▶ _TASK INSTRUCTIONS_
The listing below should be copied in full, word for word.

···

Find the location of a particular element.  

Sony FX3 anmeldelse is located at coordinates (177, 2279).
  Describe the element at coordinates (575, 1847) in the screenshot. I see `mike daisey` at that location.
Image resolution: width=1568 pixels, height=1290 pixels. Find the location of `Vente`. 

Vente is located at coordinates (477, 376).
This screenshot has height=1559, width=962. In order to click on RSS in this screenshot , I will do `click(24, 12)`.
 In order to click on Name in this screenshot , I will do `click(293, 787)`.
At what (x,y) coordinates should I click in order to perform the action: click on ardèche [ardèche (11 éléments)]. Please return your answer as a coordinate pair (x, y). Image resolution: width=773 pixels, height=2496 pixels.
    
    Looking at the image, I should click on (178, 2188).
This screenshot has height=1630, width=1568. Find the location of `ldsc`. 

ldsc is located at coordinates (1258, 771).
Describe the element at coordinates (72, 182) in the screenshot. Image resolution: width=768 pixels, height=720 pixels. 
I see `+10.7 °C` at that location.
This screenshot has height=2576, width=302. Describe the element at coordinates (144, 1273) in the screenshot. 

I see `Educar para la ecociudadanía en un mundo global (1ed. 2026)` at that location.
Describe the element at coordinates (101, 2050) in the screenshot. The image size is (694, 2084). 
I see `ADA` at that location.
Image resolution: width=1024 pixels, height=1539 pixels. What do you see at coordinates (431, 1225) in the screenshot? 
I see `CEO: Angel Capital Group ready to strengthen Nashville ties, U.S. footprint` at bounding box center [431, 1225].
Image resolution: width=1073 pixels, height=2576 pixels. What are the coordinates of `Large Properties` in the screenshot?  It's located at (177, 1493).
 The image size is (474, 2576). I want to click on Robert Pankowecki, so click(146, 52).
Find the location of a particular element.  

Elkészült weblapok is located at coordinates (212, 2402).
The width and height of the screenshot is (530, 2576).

···

▶ _ANSWER TO THIS PROBLEM_
Find the location of a particular element.  

Sony FX3 anmeldelse is located at coordinates (177, 2279).
  Describe the element at coordinates (575, 1847) in the screenshot. I see `mike daisey` at that location.
Image resolution: width=1568 pixels, height=1290 pixels. Find the location of `Vente`. 

Vente is located at coordinates (477, 376).
This screenshot has height=1559, width=962. In order to click on RSS in this screenshot , I will do `click(24, 12)`.
 In order to click on Name in this screenshot , I will do `click(293, 787)`.
At what (x,y) coordinates should I click in order to perform the action: click on ardèche [ardèche (11 éléments)]. Please return your answer as a coordinate pair (x, y). Image resolution: width=773 pixels, height=2496 pixels.
    
    Looking at the image, I should click on (178, 2188).
This screenshot has height=1630, width=1568. Find the location of `ldsc`. 

ldsc is located at coordinates (1258, 771).
Describe the element at coordinates (72, 182) in the screenshot. Image resolution: width=768 pixels, height=720 pixels. 
I see `+10.7 °C` at that location.
This screenshot has height=2576, width=302. Describe the element at coordinates (144, 1273) in the screenshot. 

I see `Educar para la ecociudadanía en un mundo global (1ed. 2026)` at that location.
Describe the element at coordinates (101, 2050) in the screenshot. The image size is (694, 2084). 
I see `ADA` at that location.
Image resolution: width=1024 pixels, height=1539 pixels. What do you see at coordinates (431, 1225) in the screenshot? 
I see `CEO: Angel Capital Group ready to strengthen Nashville ties, U.S. footprint` at bounding box center [431, 1225].
Image resolution: width=1073 pixels, height=2576 pixels. What are the coordinates of `Large Properties` in the screenshot?  It's located at (177, 1493).
 The image size is (474, 2576). I want to click on Robert Pankowecki, so click(146, 52).
Find the location of a particular element.  

Elkészült weblapok is located at coordinates (212, 2402).
The width and height of the screenshot is (530, 2576).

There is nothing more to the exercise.